CNBC.com’s MacKenzie Sigalos has the day’s top task news headlines. On today’s show, CNBC wealth editor Robert Frank breaks down the New York Fixes’ massive review of President Trump’s taxes, including the detail that he reportedly only paid $750 in federal saddles in 2016. Plus, CNBC.com’s Dawn Kopecki and Michael Wayland broke the story of new allegations of sexual abuse against Nikola naught and former executive chairman Trevor Milton. They join ‘After Hours’ to explain their reporting.
Two cleaning women file sexual abuse complaints against Nikola founder Trevor Milton
Two women have come flippant with formal sexual assault allegations against Nikola founder Trevor Milton, accusing the 38-year-old billionaire in beefs filed with Utah authorities of sexual abuse when both women were 15 years old.

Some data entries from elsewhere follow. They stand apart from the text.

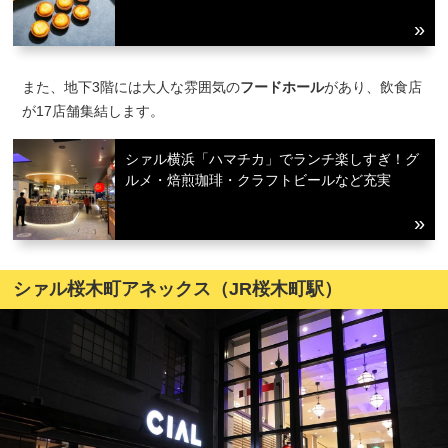
また、地下3階には大人な雰囲気の
フードホール
があり、飲食店
が17店舗集結します。
シァル横浜「ハマチカ」でランチ楽しすぎ！グ
ルメ・焙煎珈琲・クラフトビールなど充実
シァル桜木町アネックス（JR桜木町駅）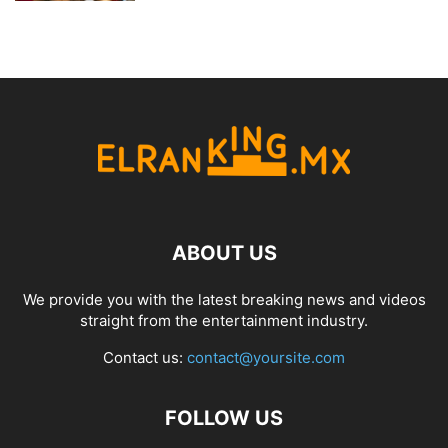
ABOUT US
We provide you with the latest breaking news and videos
straight from the entertainment industry.
Contact us:
contact@yoursite.com
FOLLOW US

The impeachment blames, stretching back more than 15 years, follow Milton’s resignation as executive chairman of Nikola on Sept. 21 after impecunious seller Hindenburg Research released a damning report detailing fraud allegations. The Hindenburg report has reportedly kindled inquiries into Milton and Nikola by the Securities and Exchange Commission and Department of Justice.
Trump paid little to no federal return taxes over several years as he piled up losses and debt, NYT reports
President Donald Trump’s businesses get hemorrhaged hundreds of millions of dollars over the last two decades, allowing him to minimize his federal income tax bill to $0 or less $0 for many of the years in that period, according to a bombshell report published on Sunday by The New York Times.
Trump slack just $750 in federal income taxes in 2016 and another $750 the following year, the newspaper reported, and not one at all in 10 of the previous 15 years.
The coronavirus has now killed more than 1 million people and upended the global terseness in less than nine months
The coronavirus has killed at least 1 million people across the globe, a nightmarish milestone in the magic’s fight against the virus that emerged from Wuhan, China, late last year, according to figures compiled by Johns Hopkins University.
Roughly half of the world’s total Covid-19 fatalities have been give an account of in only four countries — the United States, Brazil, India and Mexico, according to Hopkins data.